We found FS⁴⁸ to be significantly associated with several outcomes of AP, including POF, pancreatic necrosis, and in-hospital mortality, but not with increased length of stay. While FS⁴⁸ was significantly associated with POF consistently across studies [10, 11], there is a mixed result for pancreatic necrosis and length of stay. It is important to note that only the presence of POF is used to define severe AP, and studies have reported that POF was the strongest predictor of mortality in necrotizing pancreatitis [5, 25]. While de-Madaria’s study reported increased FS⁴⁸ was associated with pancreatic necrosis and length of stay, Sinha et al. did not find these associations [10, 11]. This mixed result may be attributed to the difference rates of these complications occurring in each study cohort. Our study also reinforces finding from a previous study that fluid sequestration of 2 L or more per day, and lasting longer than 48 hour, is an accurate and simple predictor of mortality in AP [26].
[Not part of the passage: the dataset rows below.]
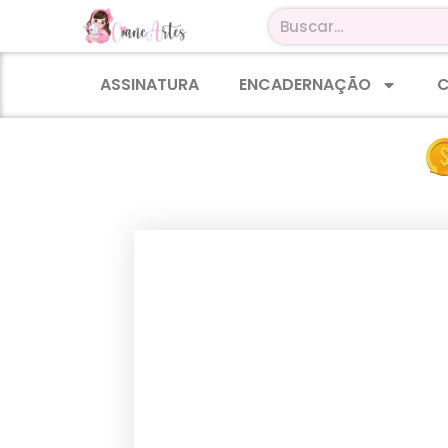
ASSINATURA
ENCADERNAÇÃO
C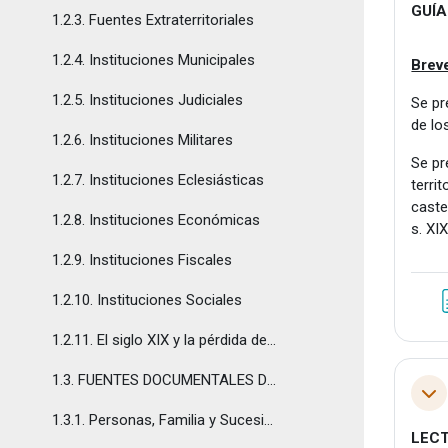
GUÍ
1.2.3. Fuentes Extraterritoriales
1.2.4. Instituciones Municipales
Breve
1.2.5. Instituciones Judiciales
Se pr
de lo
1.2.6. Instituciones Militares
Se pr
1.2.7. Instituciones Eclesiásticas
terri
caste
1.2.8. Instituciones Económicas
s. XIX
1.2.9. Instituciones Fiscales
1.2.10. Instituciones Sociales
1.2.11. El siglo XIX y la pérdida de la foralidad
1.3. FUENTES DOCUMENTALES DE DERECHO PRIVADO O...
Col
1.3.1. Personas, Familia y Sucesiones
LEC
To the best of our knowledge, this is the first study from a developing country that examined association between increased FS⁴⁸, patients’ characteristics, and outcomes of AP. While the prospective nature of this study is a strength, there are several limitations in this study. First, the sample size is relatively small. Although we included all eligible patients for 9 months, we were only able to recruit 80 patients to our study cohort. Second, the study was conducted in a single tertiary hospital in Nepal. As our center is a major referral hospital in Nepal, more severe AP patients were recruited in this study; thus, it may limit the generalizability of our findings. Lastly, similar with Sinha et al.’s study [11], we also did not perform abdominal CECT in all patients; thus, the rates of pancreatic necrosis or acute fluid collection may be underreported. However, abdominal CECT is not routinely indicated in AP management as unnecessary imaging studies, especially in the early hospital course, is associated with increased radiation dose for patients and high health care costs, frequently without impact on patient outcomes or management [16, 27–29]. Nevertheless, our study provides an important external validation of the results from de-Madaria et al.’s and Sinha et al.’s studies in the context of low-resource settings.

5. Conclusions

In conclusion, younger age and higher creatinine were predictors of increased FS⁴⁸ in our study cohort. As increased FS⁴⁸ was associated with poorer outcomes of AP, there is a need to develop a simple scoring system that incorporates easily obtained variables at presentation to reliably predict FS for AP patients.

Ethical Approval

This study was approved by Institutional Review Board of Institute of Medicine Tribhuvan University.

Consent

All participants included in the study provided written informed consent.

Authors’ Contributions

RB initiated study conception and design. RB performed the data collection. RB, KS, SS, SKS, and ES performed the data analysis. RB prepared the first draft of the manuscript. ES, PJ, and RSB helped prepare the final manuscript. All authors have read and approved the final manuscript.

Glossary

Abbreviations

AP:Acute pancreatitis

BUN:Blood urea nitrogen

CECT:Contrast-enhanced computed tomography

CI:Confidence interval

FS⁴⁸:Fluid sequestration in the first 48 hours from admission

IQR:Interquartile range

MAP:Mild acute pancreatitis

MSAP:Moderately severe acute pancreatitis

SAP:Severe acute pancreatitis

SIRS:Systemic inflammatory response syndrome.